Dataset entries:
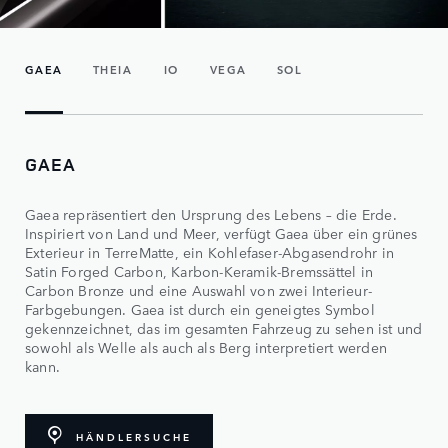
GAEA
THEIA
IO
VEGA
SOL
GAEA
Gaea repräsentiert den Ursprung des Lebens – die Erde.
Inspiriert von Land und Meer, verfügt Gaea über ein grünes
Exterieur in TerreMatte, ein Kohlefaser-Abgasendrohr in
Satin Forged Carbon, Karbon-Keramik-Bremssättel in
Carbon Bronze und eine Auswahl von zwei Interieur-
Farbgebungen. Gaea ist durch ein geneigtes Symbol
gekennzeichnet, das im gesamten Fahrzeug zu sehen ist und
sowohl als Welle als auch als Berg interpretiert werden
kann.
HÄNDLERSUCHE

◆ **EXERCISE REQUIREMENTS**:
Exclude the pictures and transcribe all of the entries exactly.

◆ **FINISHED TASK**:
GAEA
THEIA
IO
VEGA
SOL
GAEA
Gaea repräsentiert den Ursprung des Lebens – die Erde.
Inspiriert von Land und Meer, verfügt Gaea über ein grünes
Exterieur in TerreMatte, ein Kohlefaser-Abgasendrohr in
Satin Forged Carbon, Karbon-Keramik-Bremssättel in
Carbon Bronze und eine Auswahl von zwei Interieur-
Farbgebungen. Gaea ist durch ein geneigtes Symbol
gekennzeichnet, das im gesamten Fahrzeug zu sehen ist und
sowohl als Welle als auch als Berg interpretiert werden
kann.
HÄNDLERSUCHE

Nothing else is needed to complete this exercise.